Constraints define the relationship between different decision variables. They represent the limits within which the solution should exist. There are 2 types of constraints. (1) Hard constraints should not be violated under any circumstances and (2) soft constraints can be violated under certain circumstances.

  • Global operating constraints: rail yard A is 500 miles from rail yard B, a worker can work no more than 20 hours of overtime in a week, a worker must have a one-hour break no more than four hours from the beginning or end of a shift, the Intensive Care Unit must have at least two nurses with X certification, 50 percent of the nurses on a shift must be fully credentialed, no more than 5 percent of homeowner policies in X state should be from Y county, fund position weights may not be more than then 0.5 percent from index weighs, the production of Product A requires five activities in sequence (each with resource consumption, cost and time properties), truck drivers must end their routes in the same town they started from, the call centre can only call 10,000 people for this marketing campaign, employees can be rotated from day shift to evening shift and evening to night, but not day to night, ….
  • Individual operating constraints and preferences: customer A will not take deliveries between 11.30am and 1pm. Nurse B wants a two-and-a-half-week vacation from X date to Y date, Doctor C requires Nurse D and Nurse E to be assigned to his Operating Room team, orders for top accounts are always prioritized for fulfillment and shipment, transition time of Product A from Machine A to Machine B is nonstandard, ….

Optimization Techniques

There are two main optimization techniques, which are Mathematical Programming (MP) and Constraint Programming (CP).

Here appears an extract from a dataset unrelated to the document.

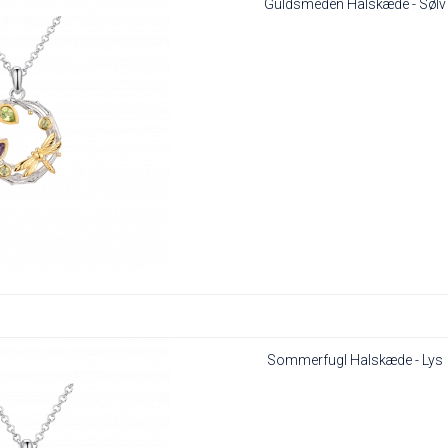
Guldsmeden Halskæde - Sølv
Sommerfugl Halskæde - Lys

Technique Mathematical (MP) Constraint (CP)
Branch Applied Mathematics Computer Science (ie Logic Programming)
Root analytical geometry symbolic logic and Artificial Intelligence (AI)
Uses matrix algebra equations, continuous mathematics and numerical methods form the core Logic Programming & Object Oriented Software engineering
Assisted a large number of algorithms and heuristics (rules of thumb) appropriate for detailed scheduling problems and certain combinatorial optimization problems when there are too many possible combinations or too many individual constraints regarding sequence and timing for MP to find a solution in an acceptable timeframe.
Excels at finding the optimal plan or schedule finding feasible solutions to large scheduling problems with thousands of individual constraints
Optimality applying equations to a large search space of potential solutions finding feasibility first, rapidly eliminating possibilities, zeroing in on feasible combinations of resource assignments and activities, based on the systematic comparison of new solutions to a base feasible solution.
Application linear programming (LP), integer programming (IP), Quadratic programming (QP), mixed-integer programming (MIP), MIQP, etc Gantt chart. A time-honoured way to visualise a complete picture of all of the available resources and all of the necessary activities done using the available resources over a period of time.